Let $(G,+)$ be an Hausdorff topological abelian group. Assume that $G$ is complete, i.e. every Cauchy sequence in $G$ converges in $G$.
Let $\widehat G:=\operatorname{Hom}_{\text{cont}}(G, S^{1})$ be the dual group of $G$ and put on $\widehat G$ the compact-open topology.
Here my question:
Is also $\widehat{G}$ a complete group?
Thanks in advance
I don't know the answer in general, but I suspect the following answer is good enough for your purposes (since completeness just with respect to sequences is not very useful anyways in full generality). Namely, if $G$ is any compactly generated topological abelian group (not necessarily complete), then $\widehat{G}$ is complete. Most spaces you will run into are compactly generated unless you are specifically trying to find pathological examples; in particular, for instance, any metrizable space is compactly generated.

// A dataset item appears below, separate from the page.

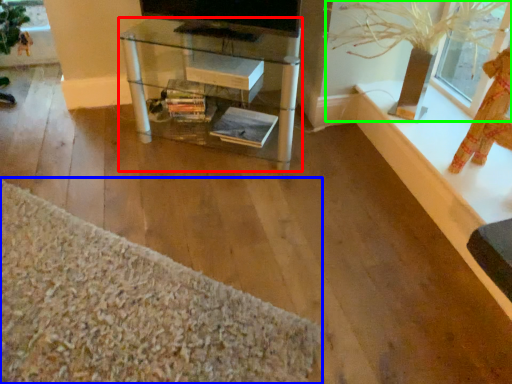 Question: Which is farther away from table (highlighted by a red box)? plain (highlighted by a blue box) or plant (highlighted by a green box)?

Choices:
 (A) plain
 (B) plant

Answer: (A) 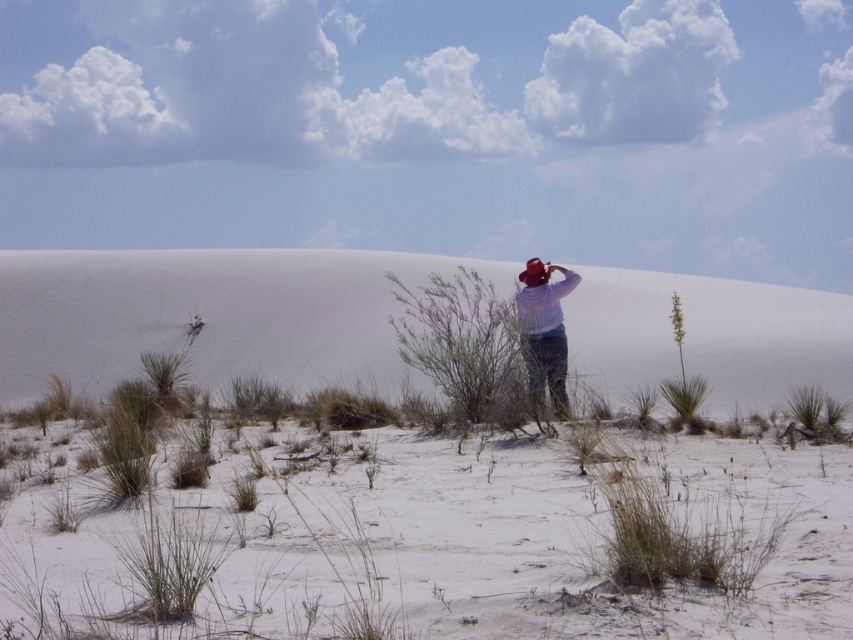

To prove $\widehat{G}$ is complete if $G$ is compactly generated, suppose $(f_n)$ is a Cauchy sequence in $\widehat{G}$. Then in particular $(f_n(x))$ is Cauchy for each $x\in G$, and so we may define a function $f$ as the pointwise limit of $f_n$. We then see that $f$ is a homomorphism since it is a pointwise limit of homomorphisms. Moreover, $(f_n)$ is uniformly Cauchy on each compact subset of $G$, so $f_n\to f$ uniformly on compact sets. Thus $f$ is continuous when restricted to each compact subset of $G$. Since $G$ is compactly generated, this means that $f$ is continuous. Thus $f\in\widehat{G}$, and $f_n\to f$ in $\widehat{G}$ since the convergence is uniform on compact sets.